Everything in the records is to be written out exactly, except the pictures.

_ _ _ _ _ _ _

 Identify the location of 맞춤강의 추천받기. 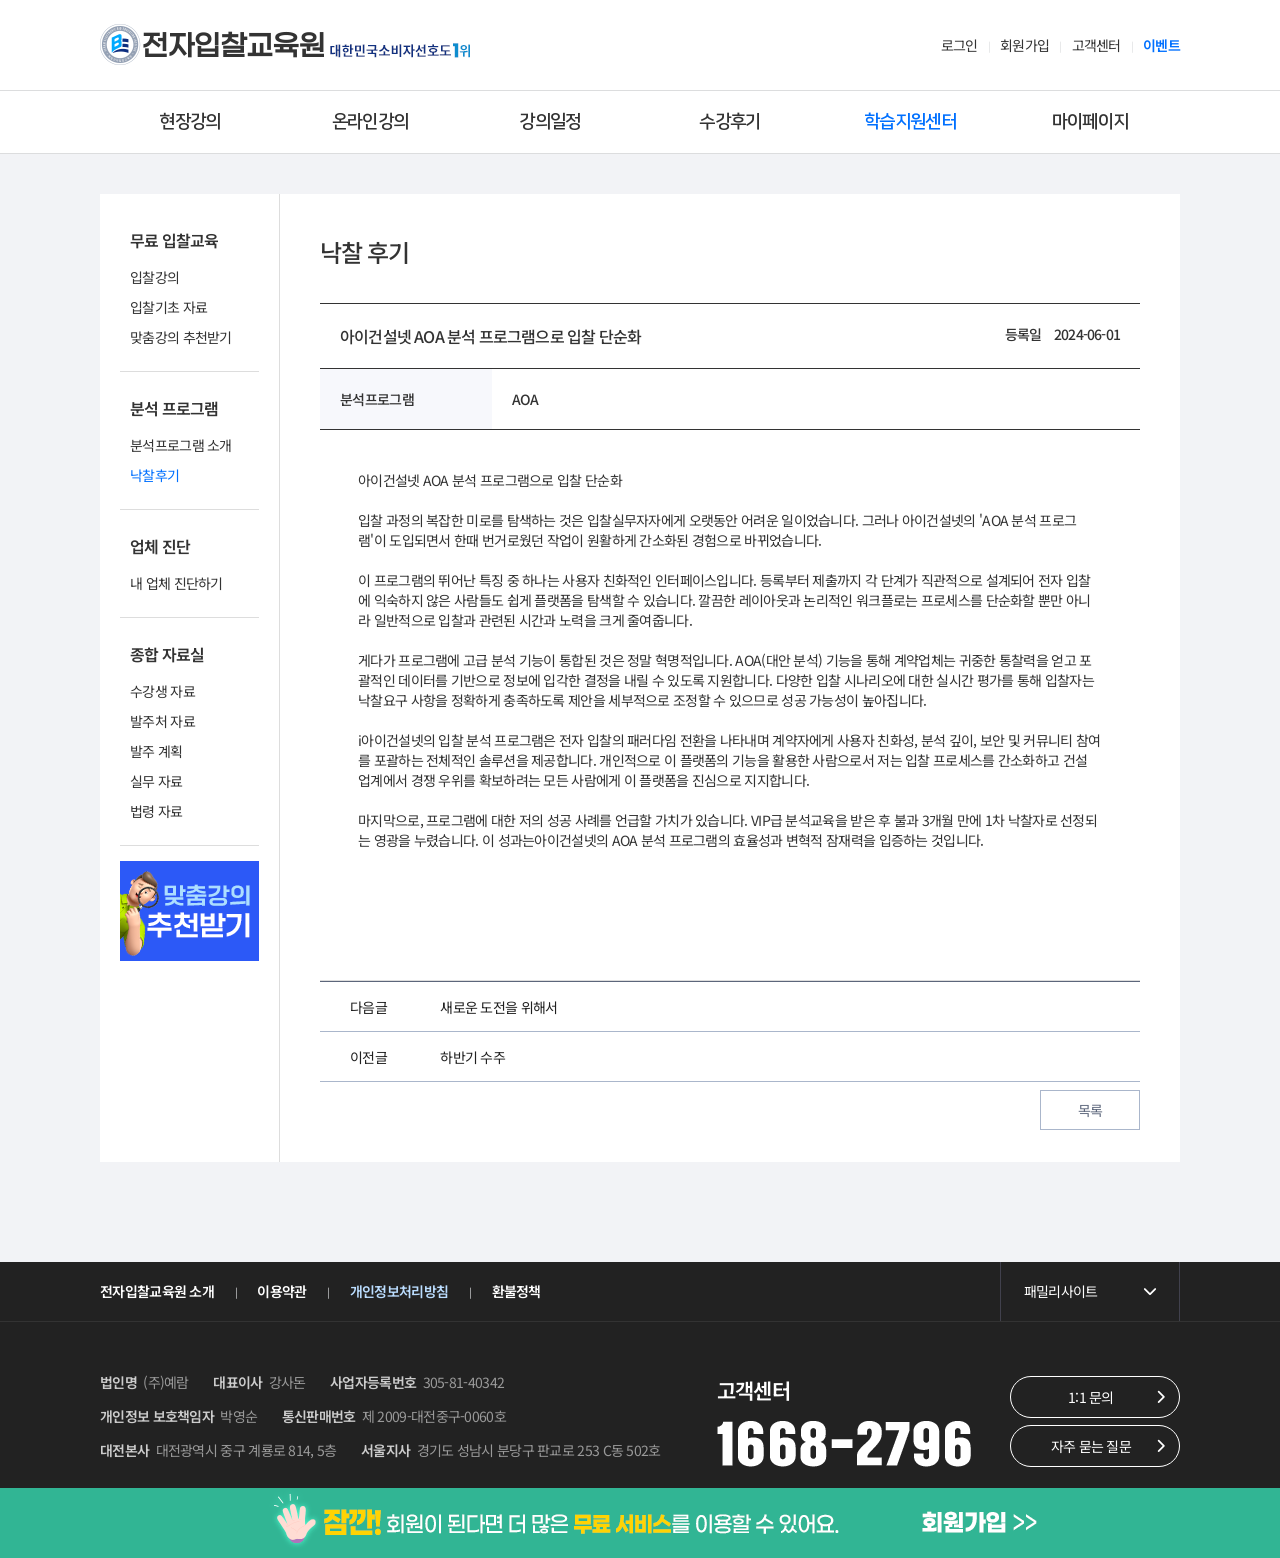
(181, 337).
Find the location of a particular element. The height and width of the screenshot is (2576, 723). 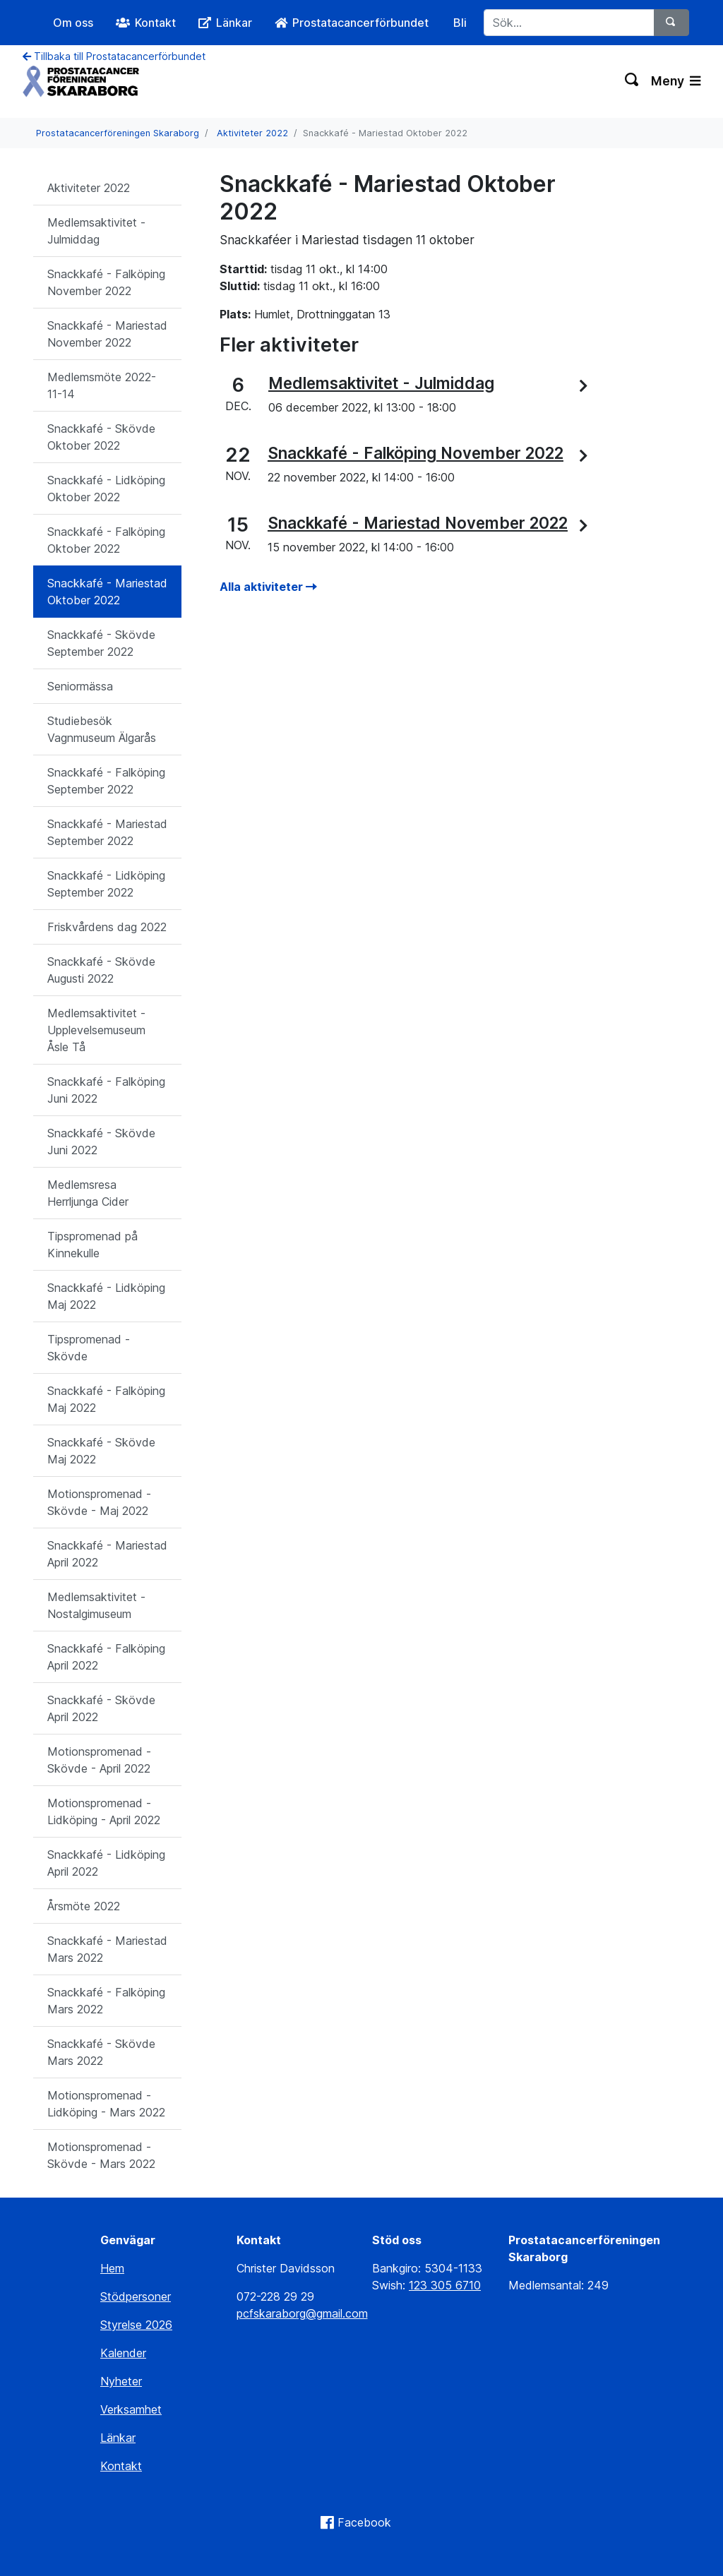

Seniormässa is located at coordinates (80, 686).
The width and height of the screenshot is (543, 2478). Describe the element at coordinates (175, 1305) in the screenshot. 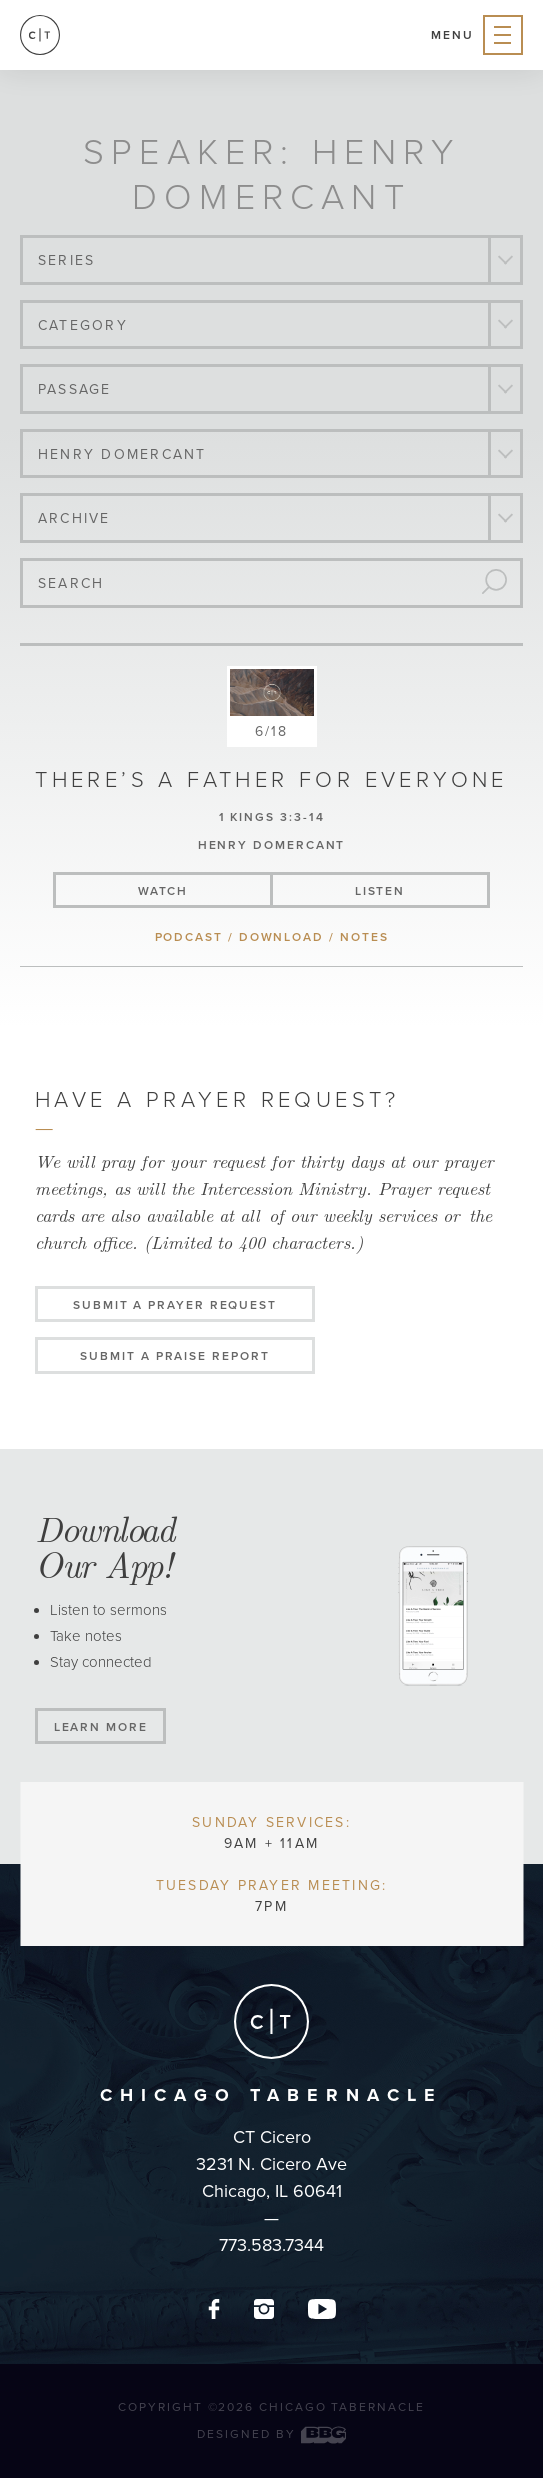

I see `Submit a Prayer Request` at that location.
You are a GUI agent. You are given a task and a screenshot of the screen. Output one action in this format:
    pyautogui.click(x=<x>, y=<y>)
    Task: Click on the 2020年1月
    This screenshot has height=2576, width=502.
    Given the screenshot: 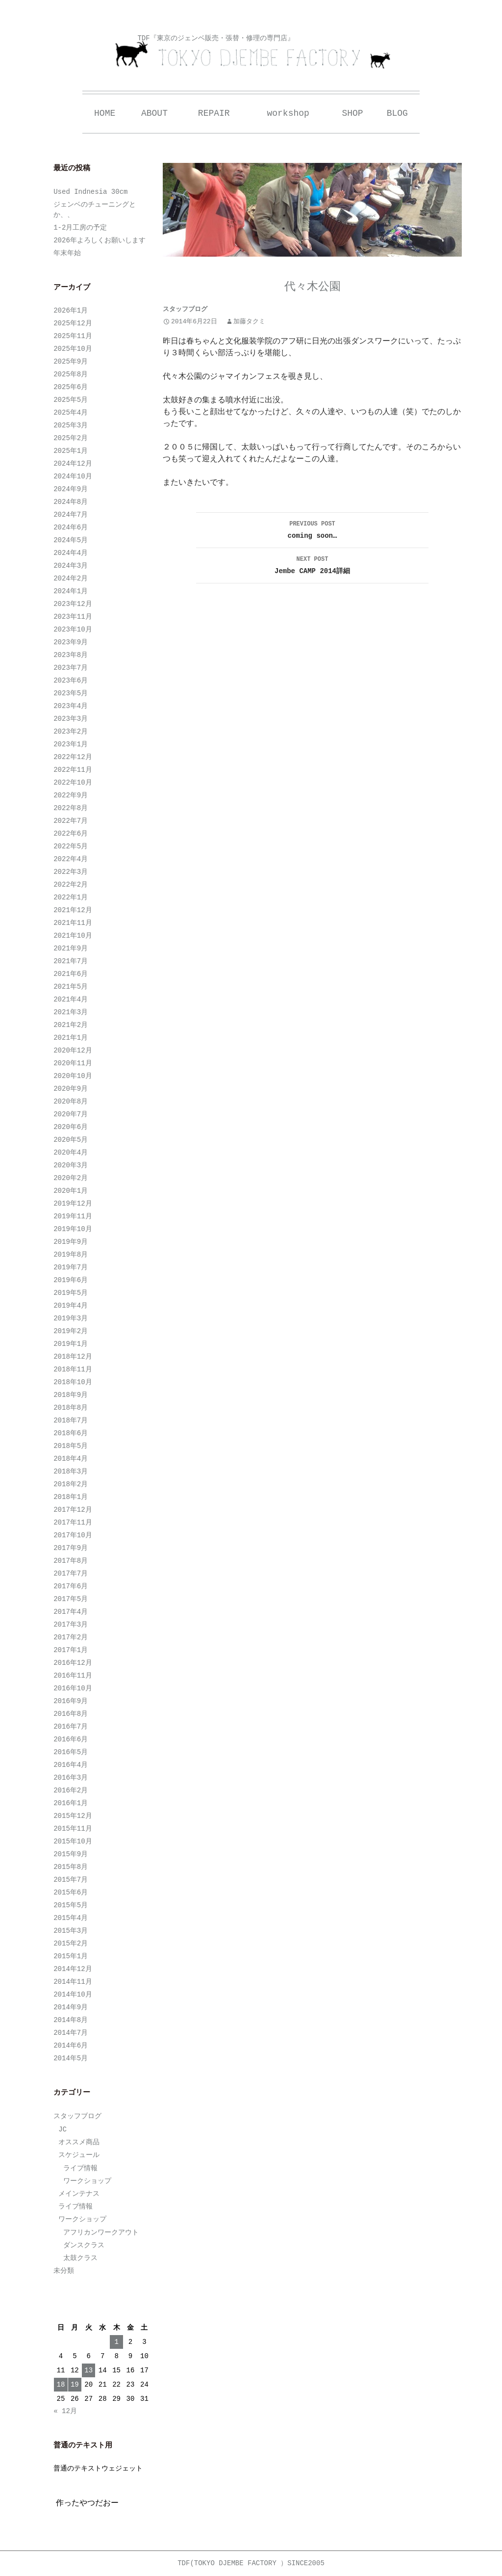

_ _ _ _ _ _ _

WRITTEN ANSWER:
 Identify the location of 맞춤강의 추천받기. 
(181, 337).
Find the location of a particular element. The height and width of the screenshot is (2576, 723). 

Seniormässa is located at coordinates (80, 686).
The width and height of the screenshot is (543, 2478). Describe the element at coordinates (175, 1305) in the screenshot. 

I see `Submit a Prayer Request` at that location.
You are a GUI agent. You are given a task and a screenshot of the screen. Output one action in this format:
    pyautogui.click(x=<x>, y=<y>)
    Task: Click on the 2020年1月
    This screenshot has height=2576, width=502.
    Given the screenshot: 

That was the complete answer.